FOR /F %%i in (file1.txt) do #echo %%i
FOR /F "skip=1" %%i in (file2.txt) do #echo %%i
Note the double % when a FOR variable is used within a batch file.
I would put this in a comment to ghostdog74, except my rep is too low, so here goes.
more +2 file2.txt > temp
This code will actually ignore rows 1 and 2 of the file. OP wants to keep all rows from the first file (to maintain the header row), and then exclude the first row (presumably the same header row) on the second file, so to exclude only the header row OP should use more +1.
type temp file1.txt > out.txt
It is unclear what order results from this code. Is temp appended to file1.txt (as desired), or is file1.txt appended to temp (undesired as the header row would be buried in the middle of the resulting file).
In addition, these operations take a REALLY LONG TIME with large files (e.g. 300MB)
Here's how to do this:
(type file1.txt && more +1 file2.txt) > out.txt
In powershell:
Get-Content file1.txt | Out-File out.txt
Get-Content file2.txt | Select-Object -Skip 1 | Out-File -Append out.txt
I know you said that you couldn't install any software, but I'm not sure how tight that restriction is. Anyway, I had the same issue (trying to concatenate two files with presumably the same headers) and I thought I'd provide an alternative answer for others who arrive at this page, since it worked just great for me.
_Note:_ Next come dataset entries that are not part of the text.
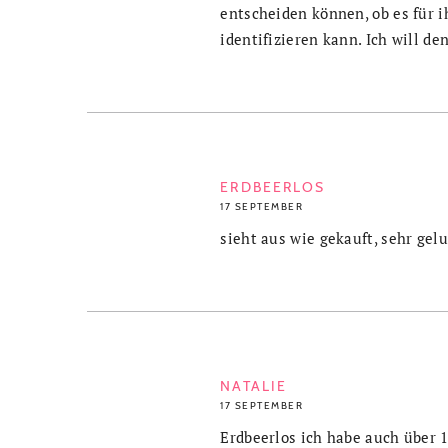
entscheiden können, ob es für i
identifizieren kann. Ich will de
ERDBEERLOS
17 SEPTEMBER
sieht aus wie gekauft, sehr gel
NATALIE
17 SEPTEMBER
Erdbeerlos ich habe auch über 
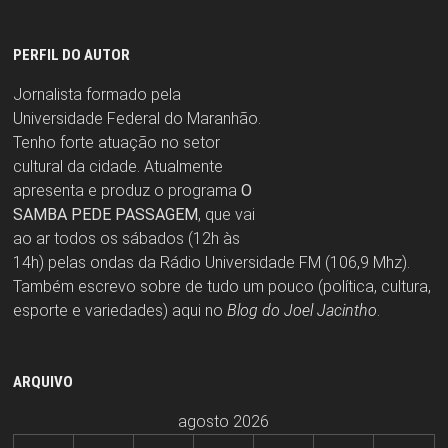
PERFIL DO AUTOR
Jornalista formado pela
Universidade Federal do Maranhão.
Tenho forte atuação no setor
cultural da cidade. Atualmente
apresenta e produz o programa
O
SAMBA PEDE PASSAGEM
, que vai
ao ar todos os sábados (12h às
14h) pelas ondas da Rádio Universidade FM (106,9 Mhz).
Também escrevo sobre de tudo um pouco (política, cultura,
esporte e variedades) aqui no
Blog do Joel Jacintho
.
ARQUIVO
agosto 2026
After trying a whole bunch of commands in windows and being severely frustrated, and also trying all sorts of graphical editors that promised to be able to open large files, but then couldn't, I finally got back to my Linux roots and opened my Cygwin prompt. Two commands:
cp file1.csv out.csv
tail -n+2 file2.csv >> out.csv
For file1.csv 800MB and file2.csv 400MB, those two commands took under 5 seconds on my machine. In a Cygwin prompt, no less. I thought Linux commands were supposed to be slow in Cygwin but that approach took far less effort and was way easier than any windows approach I could find.
You can also simply try this
type file2.txt >> file1.txt
It will append the content of file2.txt at the end of file1.txt
If you need original file1.txt, take a backup beforehand. Or you can do this
type file1.txt > out.txt
type file2.txt >> out.txt
If you want to have a line break at the end of the first file, you can try the following command before appending.
type file1.txt > out.txt
printf "\n" >> out.txt
type file2.txt >> out.txt
The help for copy explains that wildcards can be used to concatenate multiple files into one.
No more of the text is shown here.